今はメディアオフィス「時代刺戟人」代表。毎日新聞20年、ロイター通信15年の経済記者経験をベースに「生涯現役の経済ジャーナリスト」を公言して現場取材に走り回る。先進モデル事例となる人物などをメディア媒体で取り上げ、閉そく状況の日本を変えることがジャーナリストの役割という立場。1968年早稲田大学大学院卒。

民主党政権のマクロ経済対策がやっと動き出した。12月8日に総額7兆2000億円規模の経済対策を決め、景気下支えに踏み出したのがそれだ。きっかけは、11月20日の政府の月例経済報告で、日本経済は緩やかなデフレ状態にある、と「デフレ宣言」したことから、その対策が必要になったためだ。日本銀行が12月1日にデフレと行き過ぎた円高に歯止めをかけるため、10兆円規模の期間3カ月の資金を0.1%の超低利で量的な金融緩和することに踏み切っており、これら財政、金融政策の両面でのデフレ対策がどこまで政策効果を上げるかに、焦点が移ってきた。
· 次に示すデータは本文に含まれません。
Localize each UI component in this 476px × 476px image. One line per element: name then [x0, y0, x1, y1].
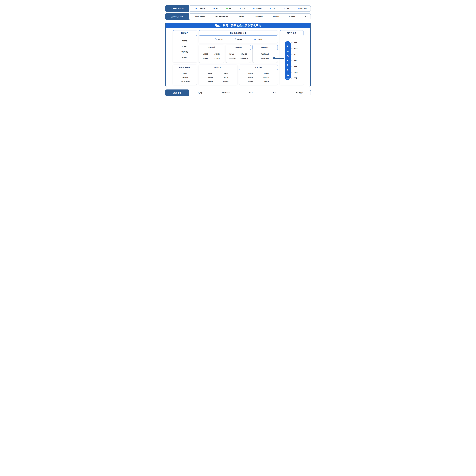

 しかし結論から先に申し上げれば、今回の経済対策の規模はそこそこの大きさながら、即効性がすぐに出るとは思えない。それよりも、今回の政策対応で明らかになったのは民主党政権がマーケットの時代、スピードの時代に機動性の面で決定的に弱いことだ。この種の政策はデフレ・スパイラル・リスク、つまりはデフレが悪循環するリスク回避のためには何よりも機動性やスピード性が最重要。ところが現実は11月20日の「デフレ宣言」をした時点で機敏に動いておらず、今回の対策も「宣言」から2週間以上たってしまっているからだ。そこが残念でならない。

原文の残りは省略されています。